📄 prefetch.hierarchy.l2.c
字号:
/*----------------------------------------------------------------------------
*
* THE EXAMPLE DEMONSTRATING THE EFFICIENCY
* OF LOADING DATA INTO L1 CACHE BYPASSING L2
* ==========================================================
*
* Build 0x002 10.08.2002
----------------------------------------------------------------------------*/
#define BLOCK1_SIZE (128*K) // block that fits entirely into L2 cache,
// but exceeding the L1 cache limits
#define BLOCK2_SIZE (4*M) // block that significantly exceeds
// L2 cache size
#define STEP_SIZE 32
#include <DoCPU.h>
#define a _p2
/*----------------------------------------------------------------------------
*
* TEST WITHOUT PREFETCHING
* (non-optimized version)
*
----------------------------------------------------------------------------*/
float no_prefetch(int *p1, int *p2)
{
int x = 0;
int _p2, _p1 = 0;
for(_p2 = 0; _p2 < BLOCK2_SIZE; _p2 += STEP_SIZE)
{
// * * * processing BLOCK1 * * *
// since it is processed in the loop (the A_BEGIN loop),
// it is desirable that nothing would force it out of the L2 cache
x += *(int *)((char *)p1 + _p1); if ((_p1 += 4) > BLOCK1_SIZE) _p1 = 0;
// * * * processing BLOCK1 * * *
// this block significantly exceeds the L2 cache size, therefore,
// it is not necessary to cache it - anyway at next loop iterations
// the required data won't be present in cache...

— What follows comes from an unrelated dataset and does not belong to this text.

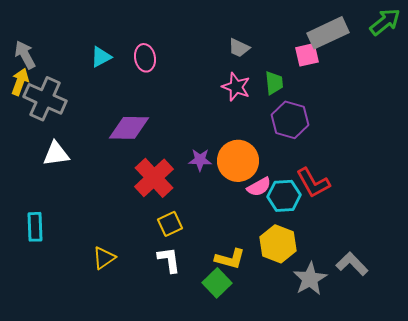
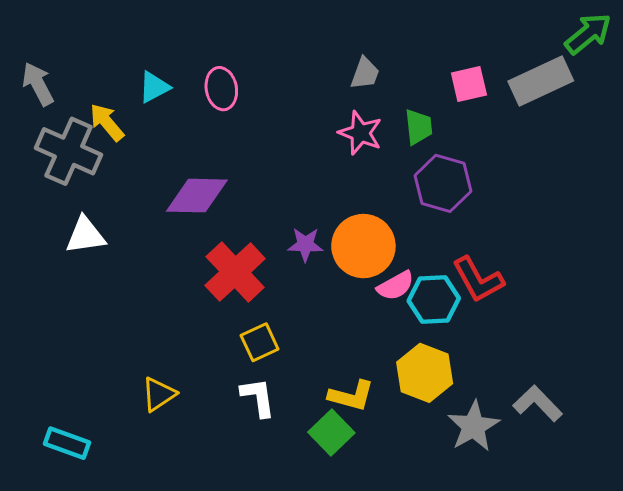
gray rectangle: (328, 33) -> (541, 81), moved
gray trapezoid: (239, 48) -> (365, 73), turned -95
yellow arrow: (20, 82) -> (107, 122), moved, turned -60
cyan rectangle: (35, 227) -> (67, 443), moved, turned -68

// Furthermore, L2 already contains BLOCK1, and discarding it is also
// undesirable. However, the processor automatically places data
// from BLOCK2 into L2 cache, thus choosing the least optimal caching strategy...
x += *(int *)((char *)p2 + a);
x += *(int *)((char *)p2 + a + 4);
x += *(int *)((char *)p2 + a + 8);
x += *(int *)((char *)p2 + a + 12);
x += *(int *)((char *)p2 + a + 16);
x += *(int *)((char *)p2 + a + 20);
x += *(int *)((char *)p2 + a + 24);
x += *(int *)((char *)p2 + a + 28);
}
return x;
}
/*----------------------------------------------------------------------------
*
* TEST WITH prefetchnta (mem -> L1)
* (optimized version)
*
----------------------------------------------------------------------------*/
int have_prefetchnta(int *p1, int *p2)
{
int x = 0;
int _p2, _p1 = 0;
for(_p2 = 0; _p2 < BLOCK2_SIZE; _p2 += STEP_SIZE)
{
// * * * processing BLOCK1 * * *
// prefetching into L1 cache is not needed, because the performance
// of the L2 cache (where this block resides) is sufficient and
// overhead for loading this data from L2 cache is negligible
x += *(int *)((char *)p1 + _p1); if ((_p1 += 4) > BLOCK1_SIZE) _p1 = 0;
// instruct th processor to load the data from BLOCK2 into L1 cache,
// bypassing L2 cache. First, this allows to eliminate the delay
// for loading the data from the slow RAM, and, second,
// prevents forcing BLOCK1 out of L2 cache
_prefetchnta((char *)((char *)p2 + a + STEP_SIZE*6));
// ^^^^
// Note: we are prefetching the data that will be accessed six
// iterations later. Why? The point is, that
// memory subsystem latency exceeds the time of one loop iteration;
// by loading the data required for next iterations we are losing only 6 first iterations
// rather than each six iterations, i.e., this technique is
// acceptable as it provides maximum performance gain
// (for more details see "Planning prefetching distance")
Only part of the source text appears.